CHARLOTTESVILLE — Jade Galyan wasn’t born an Eastern Hancock Royal, but she fell in love with the blue and white.
A 2001 Boonville graduate and current Eastern Hancock Middle School teacher, Galyan has been named the new girls varsity track coach. She replaces Jerry Cain, who spent the past five seasons with the Royals.
Born and raised in a small town, Galyan felt right at home when she landed at the school after teaching and coaching at Tecumseh during the 2010-11 season. After four more seasons leading the middle school boys team with her husband Michael, who also teaches at Eastern Hancock, Galyan was a shoe-in for Cain.
Story continues below gallery
Cain retired after more than 35 years of coaching and led the girls to four consecutive Mid-Hoosier Conference titles. Last season, the middle school boys team also earned a MHC championship under Galyan.
The Daily Reporter caught up with the Southern Indiana native to talk about her track career and the upcoming season.
DR: Can you talk about your career around the sport prior to coming to Eastern Hancock?

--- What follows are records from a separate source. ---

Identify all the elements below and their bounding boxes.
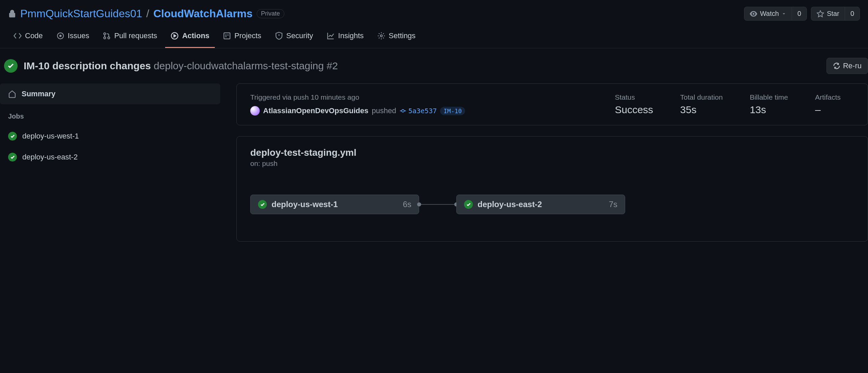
tab-code-label: Code: [25, 31, 43, 40]
svg-rect-6: [224, 33, 230, 39]
commit-icon: [400, 107, 406, 114]
star-label: Star: [827, 10, 839, 18]
breadcrumb-slash: /: [146, 7, 149, 20]
check-icon: [258, 200, 267, 209]
job-node-2-time: 7s: [609, 200, 617, 209]
job-node-2-name: deploy-us-east-2: [478, 200, 604, 209]
duration-value: 35s: [680, 104, 723, 116]
star-button[interactable]: Star: [811, 7, 845, 21]
tab-pulls[interactable]: Pull requests: [97, 26, 162, 48]
rerun-button[interactable]: Re-ru: [826, 58, 868, 74]
pushed-text: pushed: [372, 106, 396, 115]
tab-issues-label: Issues: [68, 31, 90, 40]
workflow-file: deploy-test-staging.yml: [250, 147, 854, 158]
tab-issues[interactable]: Issues: [51, 26, 95, 48]
svg-point-4: [108, 37, 110, 39]
breadcrumb-owner[interactable]: PmmQuickStartGuides01: [20, 7, 142, 20]
shield-icon: [275, 32, 283, 40]
summary-card: Triggered via push 10 minutes ago Atlass…: [236, 83, 868, 125]
tab-code[interactable]: Code: [8, 26, 48, 48]
gear-icon: [377, 32, 385, 40]
duration-label: Total duration: [680, 93, 723, 101]
sidebar-job-2-label: deploy-us-east-2: [22, 153, 78, 161]
check-icon: [464, 200, 473, 209]
issue-badge[interactable]: IM-10: [440, 107, 465, 115]
repo-nav: Code Issues Pull requests Actions Projec…: [0, 26, 868, 48]
sync-icon: [833, 62, 840, 70]
billable-value: 13s: [750, 104, 788, 116]
svg-point-2: [104, 33, 106, 35]
run-title-text: IM-10 description changes: [24, 60, 151, 71]
project-icon: [223, 32, 231, 40]
chevron-down-icon: [782, 11, 786, 16]
play-icon: [171, 32, 179, 40]
tab-actions[interactable]: Actions: [165, 26, 215, 48]
check-icon: [4, 59, 18, 73]
sidebar-job-1[interactable]: deploy-us-west-1: [0, 126, 220, 147]
run-title-bar: IM-10 description changes deploy-cloudwa…: [0, 48, 868, 83]
tab-projects-label: Projects: [234, 31, 261, 40]
svg-point-7: [380, 35, 382, 37]
job-node-1-time: 6s: [403, 200, 411, 209]
breadcrumb-repo[interactable]: CloudWatchAlarms: [153, 7, 253, 20]
sidebar-jobs-heading: Jobs: [0, 104, 223, 126]
svg-point-1: [59, 35, 61, 37]
trigger-text: Triggered via push 10 minutes ago: [250, 93, 588, 101]
repo-header: PmmQuickStartGuides01 / CloudWatchAlarms…: [0, 0, 868, 26]
tab-security[interactable]: Security: [270, 26, 318, 48]
lock-icon: [8, 10, 16, 18]
tab-settings-label: Settings: [389, 31, 416, 40]
watch-label: Watch: [760, 10, 779, 18]
workflow-on: on: push: [250, 159, 854, 168]
status-value: Success: [615, 104, 653, 116]
code-icon: [14, 32, 22, 40]
tab-security-label: Security: [286, 31, 313, 40]
header-actions: Watch 0 Star 0: [744, 7, 860, 21]
tab-pulls-label: Pull requests: [114, 31, 157, 40]
tab-insights-label: Insights: [338, 31, 364, 40]
run-workflow-text: deploy-cloudwatchalarms-test-staging #2: [154, 60, 338, 71]
watch-button[interactable]: Watch: [744, 7, 792, 21]
home-icon: [8, 90, 16, 98]
job-connector: [419, 204, 456, 205]
check-icon: [8, 153, 17, 161]
sidebar-job-1-label: deploy-us-west-1: [22, 132, 79, 141]
billable-label: Billable time: [750, 93, 788, 101]
commit-sha-link[interactable]: 5a3e537: [400, 107, 437, 115]
tab-actions-label: Actions: [182, 31, 209, 40]
visibility-badge: Private: [257, 9, 284, 18]
artifacts-label: Artifacts: [815, 93, 841, 101]
author-link[interactable]: AtlassianOpenDevOpsGuides: [263, 106, 368, 115]
content: Summary Jobs deploy-us-west-1 deploy-us-…: [0, 83, 868, 252]
main-content: Triggered via push 10 minutes ago Atlass…: [236, 83, 868, 252]
star-count[interactable]: 0: [845, 7, 860, 21]
run-title: IM-10 description changes deploy-cloudwa…: [24, 60, 338, 72]
svg-point-8: [402, 109, 404, 112]
workflow-graph-card: deploy-test-staging.yml on: push deploy-…: [236, 136, 868, 242]
job-node-1-name: deploy-us-west-1: [272, 200, 398, 209]
sidebar-job-2[interactable]: deploy-us-east-2: [0, 147, 220, 168]
pull-icon: [103, 32, 111, 40]
issue-icon: [56, 32, 65, 40]
star-icon: [817, 10, 824, 18]
watch-count[interactable]: 0: [792, 7, 807, 21]
eye-icon: [750, 10, 757, 18]
status-label: Status: [615, 93, 653, 101]
tab-settings[interactable]: Settings: [372, 26, 421, 48]
artifacts-value: –: [815, 104, 841, 116]
job-node-2[interactable]: deploy-us-east-2 7s: [456, 195, 625, 214]
svg-point-3: [104, 37, 106, 39]
rerun-label: Re-ru: [843, 61, 862, 70]
breadcrumb: PmmQuickStartGuides01 / CloudWatchAlarms…: [8, 7, 284, 20]
jobs-graph: deploy-us-west-1 6s deploy-us-east-2 7s: [250, 195, 854, 214]
tab-projects[interactable]: Projects: [218, 26, 266, 48]
job-node-1[interactable]: deploy-us-west-1 6s: [250, 195, 419, 214]
tab-insights[interactable]: Insights: [321, 26, 369, 48]
sidebar: Summary Jobs deploy-us-west-1 deploy-us-…: [0, 83, 223, 252]
sidebar-item-summary[interactable]: Summary: [0, 83, 220, 104]
graph-icon: [327, 32, 335, 40]
check-icon: [8, 132, 17, 141]
sidebar-summary-label: Summary: [22, 90, 55, 98]
avatar[interactable]: [250, 106, 260, 116]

JG: I am originally from the Evansville area and went to the University of Southern Indiana. I ran track in high school and was a long-jumper and hurdler. I went to state in both of those events. I went to college and got two bachelor degrees, one in foreign relations and one in social studies education. I had an opportunity to run at Ball State, but I turned it down to stay close to home. I applied for jobs at schools in the area and just happened to get an interview at Eastern Hancock. My husband (Michael) and I actually met at the school and have coached together for the last four years. It has been kind of a crazy journey.
DR: Why were you interested in track and field in the first place, specifically hurdles and the long jump?
JG: I was never the fastest on our team. Usually if you are a good sprinter, but not the fastest, you try hurdles. And I am 6-foot-1, so I got over them pretty easy. My coaches down there really pushed me and it was just a good fit. I also cheered through high school.
DR: How would you describe your coaching style and what do you bring to the table in that regard?
JG: I focus on personal records. I love to get first place — who doesn’t? — but I want to see the athletes grow. Even if they don’t win a lot, I want to see them grow. They can start out as a freshman and be the No. 5 person in their event. By the time they are a senior, they can be No. 1. That is my strategy. I have seen that success and know what it feels like.
DR: How do you think being with the middle school team the last four seasons will help ease the transition back to high school coaching?
JG: The middle school was great and coaching the boys was awesome. It is definitely different than coaching the girls. I have gotten to know the kids, and we had 43 boys on the team last year. It is so fun to coach them and get to know their strengths. We get to watch them grow. Now to the high school, I think it will be a smooth transition. It is kind of the same growth pattern. I have been out of it (high school) for the last few years, but I am ready to get out there.
DR: What was your first impression with the group you have this year?
JG: My first impression was that we are young. We are so raw. We only have five girls (of 24) who have ever run before. But I see big things for us this year; they have so much talent. A lot of girls are former softball players or from other sports and wanted to try running. I am really excited. All the girls really seem to get along and are really encouraging. No matter what, they try to build each other up. We are such a cohesive unit already.